EXERCISE AIM
Set down the data below exactly; pictures stay out.

┄┄┄┄┄┄┄┄┄┄

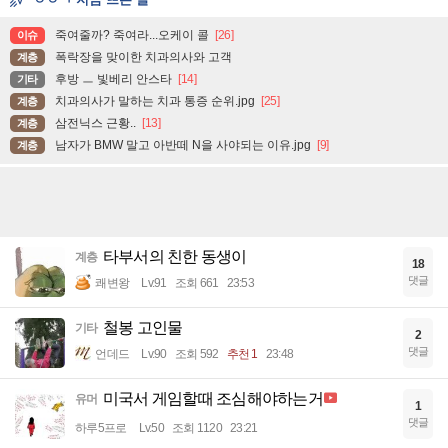
죽여줄까? 죽여라...오케이 콜
[26]
이슈
폭락장을 맞이한 치과의사와 고객
계층
후방 ㅡ 빛베리 안스타
[14]
기타
치과의사가 말하는 치과 통증 순위.jpg
[25]
계층
삼전닉스 근황..
[13]
계층
남자가 BMW 말고 아반떼 N을 사야되는 이유.jpg
[9]
계층
타부서의 친한 동생이
계층
18
댓글
쾌변왕
Lv.91
조회 661
23:53
철봉 고인물
기타
2
댓글
언데드
Lv.90
조회 592
추천 1
23:48
미국서 게임할때 조심해야하는거
유머
1
댓글
하루5프로
Lv.50
조회 1120
23:21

┄┄┄┄┄┄┄┄┄┄

RESPONSE BELOW
죽여줄까? 죽여라...오케이 콜
[26]
이슈
폭락장을 맞이한 치과의사와 고객
계층
후방 ㅡ 빛베리 안스타
[14]
기타
치과의사가 말하는 치과 통증 순위.jpg
[25]
계층
삼전닉스 근황..
[13]
계층
남자가 BMW 말고 아반떼 N을 사야되는 이유.jpg
[9]
계층
타부서의 친한 동생이
계층
18
댓글
쾌변왕
Lv.91
조회 661
23:53
철봉 고인물
기타
2
댓글
언데드
Lv.90
조회 592
추천 1
23:48
미국서 게임할때 조심해야하는거
유머
1
댓글
하루5프로
Lv.50
조회 1120
23:21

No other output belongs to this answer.